- Problem to work on: What is needed is each line of the data below that holds the string "name".

### Information shown

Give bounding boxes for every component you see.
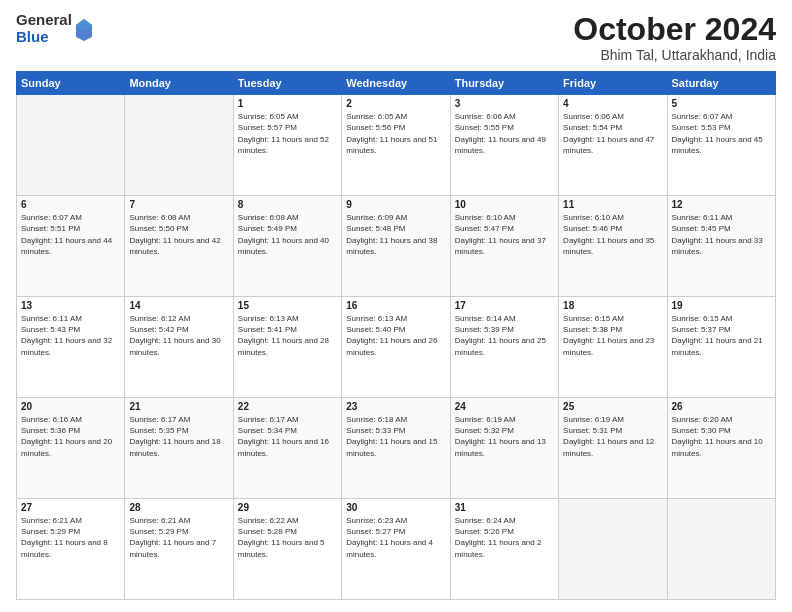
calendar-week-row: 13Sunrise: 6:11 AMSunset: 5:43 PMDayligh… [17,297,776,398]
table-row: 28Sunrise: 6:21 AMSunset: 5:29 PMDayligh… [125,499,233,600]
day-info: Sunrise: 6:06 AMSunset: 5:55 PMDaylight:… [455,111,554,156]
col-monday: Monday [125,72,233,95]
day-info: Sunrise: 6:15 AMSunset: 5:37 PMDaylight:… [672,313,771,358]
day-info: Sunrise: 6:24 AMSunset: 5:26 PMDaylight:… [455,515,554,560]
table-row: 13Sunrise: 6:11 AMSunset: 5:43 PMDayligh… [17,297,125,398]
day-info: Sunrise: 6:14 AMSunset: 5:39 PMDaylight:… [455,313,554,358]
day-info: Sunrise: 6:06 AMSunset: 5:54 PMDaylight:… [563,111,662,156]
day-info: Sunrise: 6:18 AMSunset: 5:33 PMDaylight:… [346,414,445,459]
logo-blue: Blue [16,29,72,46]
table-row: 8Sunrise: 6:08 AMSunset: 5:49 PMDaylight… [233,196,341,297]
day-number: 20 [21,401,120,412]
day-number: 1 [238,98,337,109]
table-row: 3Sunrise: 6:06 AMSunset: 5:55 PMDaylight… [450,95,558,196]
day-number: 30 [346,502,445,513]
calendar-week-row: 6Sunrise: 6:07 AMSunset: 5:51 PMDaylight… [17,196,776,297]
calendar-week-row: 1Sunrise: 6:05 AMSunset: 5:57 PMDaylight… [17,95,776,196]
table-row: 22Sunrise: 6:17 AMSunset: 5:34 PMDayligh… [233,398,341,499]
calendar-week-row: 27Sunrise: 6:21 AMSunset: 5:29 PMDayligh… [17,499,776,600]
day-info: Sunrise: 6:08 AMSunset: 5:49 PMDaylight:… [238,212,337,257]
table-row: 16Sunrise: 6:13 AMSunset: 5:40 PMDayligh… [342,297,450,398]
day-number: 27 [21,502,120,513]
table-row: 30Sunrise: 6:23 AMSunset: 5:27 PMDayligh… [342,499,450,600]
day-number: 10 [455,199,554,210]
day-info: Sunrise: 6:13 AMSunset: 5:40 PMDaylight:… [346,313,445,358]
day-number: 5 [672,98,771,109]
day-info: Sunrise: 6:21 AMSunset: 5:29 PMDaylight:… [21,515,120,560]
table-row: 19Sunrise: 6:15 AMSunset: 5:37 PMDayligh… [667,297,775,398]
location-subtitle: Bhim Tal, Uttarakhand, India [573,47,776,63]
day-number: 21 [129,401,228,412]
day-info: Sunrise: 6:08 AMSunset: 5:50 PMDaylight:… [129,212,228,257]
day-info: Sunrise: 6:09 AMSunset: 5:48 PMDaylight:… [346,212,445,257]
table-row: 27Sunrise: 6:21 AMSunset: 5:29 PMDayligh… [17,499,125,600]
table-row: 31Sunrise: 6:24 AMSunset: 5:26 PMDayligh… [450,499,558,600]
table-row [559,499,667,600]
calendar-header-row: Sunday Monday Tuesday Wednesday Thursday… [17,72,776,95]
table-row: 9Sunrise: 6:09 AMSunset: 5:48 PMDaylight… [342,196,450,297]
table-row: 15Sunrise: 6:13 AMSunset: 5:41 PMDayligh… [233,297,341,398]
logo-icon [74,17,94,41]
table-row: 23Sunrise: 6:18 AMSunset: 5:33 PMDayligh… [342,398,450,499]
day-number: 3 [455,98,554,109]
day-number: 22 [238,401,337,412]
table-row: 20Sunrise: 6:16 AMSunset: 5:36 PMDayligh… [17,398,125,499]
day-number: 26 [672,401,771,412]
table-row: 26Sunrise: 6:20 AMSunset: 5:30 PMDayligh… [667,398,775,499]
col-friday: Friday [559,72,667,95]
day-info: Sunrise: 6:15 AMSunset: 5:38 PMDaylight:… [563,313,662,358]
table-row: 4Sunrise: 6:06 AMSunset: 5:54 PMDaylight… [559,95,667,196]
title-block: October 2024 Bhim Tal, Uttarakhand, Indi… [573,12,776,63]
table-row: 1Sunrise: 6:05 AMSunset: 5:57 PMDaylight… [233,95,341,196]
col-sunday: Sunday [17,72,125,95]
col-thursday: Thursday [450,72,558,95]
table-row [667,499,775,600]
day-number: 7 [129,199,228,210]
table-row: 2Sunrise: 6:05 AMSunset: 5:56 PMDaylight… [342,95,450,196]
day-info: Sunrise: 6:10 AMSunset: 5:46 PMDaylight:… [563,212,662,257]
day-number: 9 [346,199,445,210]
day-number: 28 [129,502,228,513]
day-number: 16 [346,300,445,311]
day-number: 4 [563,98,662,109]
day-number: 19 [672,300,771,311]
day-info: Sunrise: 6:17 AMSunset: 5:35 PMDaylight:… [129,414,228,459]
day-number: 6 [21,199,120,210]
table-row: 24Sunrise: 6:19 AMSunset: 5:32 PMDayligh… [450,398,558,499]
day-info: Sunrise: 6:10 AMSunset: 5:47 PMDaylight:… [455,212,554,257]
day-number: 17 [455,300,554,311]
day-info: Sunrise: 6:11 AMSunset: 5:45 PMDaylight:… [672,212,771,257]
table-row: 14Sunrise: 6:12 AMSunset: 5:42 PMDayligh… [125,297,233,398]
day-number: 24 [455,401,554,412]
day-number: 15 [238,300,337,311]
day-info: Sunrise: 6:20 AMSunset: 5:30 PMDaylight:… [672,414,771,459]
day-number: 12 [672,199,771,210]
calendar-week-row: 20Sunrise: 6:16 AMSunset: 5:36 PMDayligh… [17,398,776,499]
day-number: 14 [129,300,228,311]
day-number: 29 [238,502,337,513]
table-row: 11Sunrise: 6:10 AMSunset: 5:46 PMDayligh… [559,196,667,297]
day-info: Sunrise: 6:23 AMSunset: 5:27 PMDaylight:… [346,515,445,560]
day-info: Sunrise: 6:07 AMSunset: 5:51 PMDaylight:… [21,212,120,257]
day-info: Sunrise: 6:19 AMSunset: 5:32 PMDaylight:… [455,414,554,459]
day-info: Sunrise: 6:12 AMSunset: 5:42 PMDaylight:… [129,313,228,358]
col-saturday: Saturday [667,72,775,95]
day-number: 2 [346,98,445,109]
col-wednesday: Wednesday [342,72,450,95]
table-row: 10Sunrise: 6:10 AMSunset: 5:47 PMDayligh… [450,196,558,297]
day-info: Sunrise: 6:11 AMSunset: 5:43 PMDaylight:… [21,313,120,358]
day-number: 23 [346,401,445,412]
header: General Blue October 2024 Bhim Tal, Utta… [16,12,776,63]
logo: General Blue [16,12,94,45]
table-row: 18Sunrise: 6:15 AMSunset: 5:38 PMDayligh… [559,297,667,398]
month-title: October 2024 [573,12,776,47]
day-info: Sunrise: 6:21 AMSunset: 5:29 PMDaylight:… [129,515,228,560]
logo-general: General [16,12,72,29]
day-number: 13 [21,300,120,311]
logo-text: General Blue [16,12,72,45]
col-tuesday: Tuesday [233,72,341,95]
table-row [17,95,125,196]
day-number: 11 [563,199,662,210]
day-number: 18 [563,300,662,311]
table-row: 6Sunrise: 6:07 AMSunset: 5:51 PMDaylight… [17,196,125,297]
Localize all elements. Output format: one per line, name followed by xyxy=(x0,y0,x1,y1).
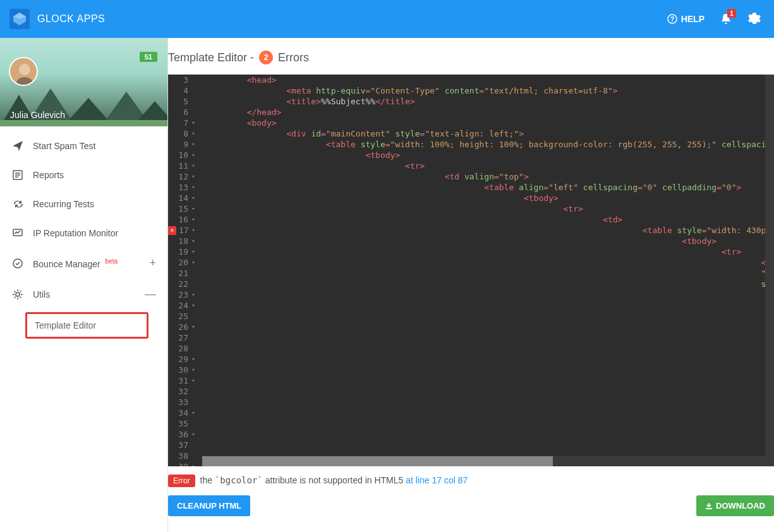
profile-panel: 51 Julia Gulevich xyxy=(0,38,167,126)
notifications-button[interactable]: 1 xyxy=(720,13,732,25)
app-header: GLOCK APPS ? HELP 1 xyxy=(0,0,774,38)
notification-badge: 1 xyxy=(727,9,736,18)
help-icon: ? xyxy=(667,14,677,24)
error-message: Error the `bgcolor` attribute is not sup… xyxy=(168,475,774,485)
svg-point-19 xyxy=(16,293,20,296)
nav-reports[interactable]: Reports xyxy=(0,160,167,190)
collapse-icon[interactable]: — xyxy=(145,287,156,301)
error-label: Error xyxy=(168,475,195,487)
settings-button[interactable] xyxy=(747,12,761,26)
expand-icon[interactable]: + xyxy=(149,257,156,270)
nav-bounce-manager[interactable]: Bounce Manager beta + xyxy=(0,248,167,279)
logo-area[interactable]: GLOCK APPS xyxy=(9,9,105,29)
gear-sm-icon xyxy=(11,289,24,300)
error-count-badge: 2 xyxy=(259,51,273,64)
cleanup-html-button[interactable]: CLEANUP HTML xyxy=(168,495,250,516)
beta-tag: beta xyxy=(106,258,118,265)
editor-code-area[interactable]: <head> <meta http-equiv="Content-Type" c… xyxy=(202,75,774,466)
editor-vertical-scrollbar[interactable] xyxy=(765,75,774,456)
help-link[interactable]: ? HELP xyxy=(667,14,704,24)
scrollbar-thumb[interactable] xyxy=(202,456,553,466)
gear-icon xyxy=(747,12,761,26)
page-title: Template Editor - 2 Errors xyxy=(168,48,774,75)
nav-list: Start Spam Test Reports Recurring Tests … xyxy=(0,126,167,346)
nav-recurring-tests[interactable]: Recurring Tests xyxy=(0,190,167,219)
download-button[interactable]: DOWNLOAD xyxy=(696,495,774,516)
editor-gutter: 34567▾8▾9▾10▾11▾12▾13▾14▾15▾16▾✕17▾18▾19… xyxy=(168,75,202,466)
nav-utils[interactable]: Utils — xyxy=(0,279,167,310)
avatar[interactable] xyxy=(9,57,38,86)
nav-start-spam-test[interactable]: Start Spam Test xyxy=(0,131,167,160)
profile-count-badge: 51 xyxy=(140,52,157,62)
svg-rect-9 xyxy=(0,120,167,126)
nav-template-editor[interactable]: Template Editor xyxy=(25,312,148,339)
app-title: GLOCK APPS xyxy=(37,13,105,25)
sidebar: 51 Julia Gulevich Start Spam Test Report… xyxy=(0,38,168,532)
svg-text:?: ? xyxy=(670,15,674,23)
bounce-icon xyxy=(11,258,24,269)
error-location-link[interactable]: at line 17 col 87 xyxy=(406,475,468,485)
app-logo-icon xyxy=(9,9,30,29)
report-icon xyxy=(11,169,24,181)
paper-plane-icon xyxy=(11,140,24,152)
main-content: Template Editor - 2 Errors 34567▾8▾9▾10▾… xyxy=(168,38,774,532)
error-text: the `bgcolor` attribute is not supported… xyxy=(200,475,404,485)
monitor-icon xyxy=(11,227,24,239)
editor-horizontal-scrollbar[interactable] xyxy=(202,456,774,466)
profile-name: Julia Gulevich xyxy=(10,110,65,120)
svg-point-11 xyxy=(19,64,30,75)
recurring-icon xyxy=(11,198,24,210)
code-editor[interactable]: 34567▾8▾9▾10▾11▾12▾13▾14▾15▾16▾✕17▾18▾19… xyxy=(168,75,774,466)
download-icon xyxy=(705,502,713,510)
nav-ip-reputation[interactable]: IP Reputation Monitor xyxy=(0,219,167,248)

######

- Expected output:
Localize all elements. Output format: one per line, name followed by xyxy=(x0,y0,x1,y1).
profile-name: Julia Gulevich xyxy=(10,110,65,120)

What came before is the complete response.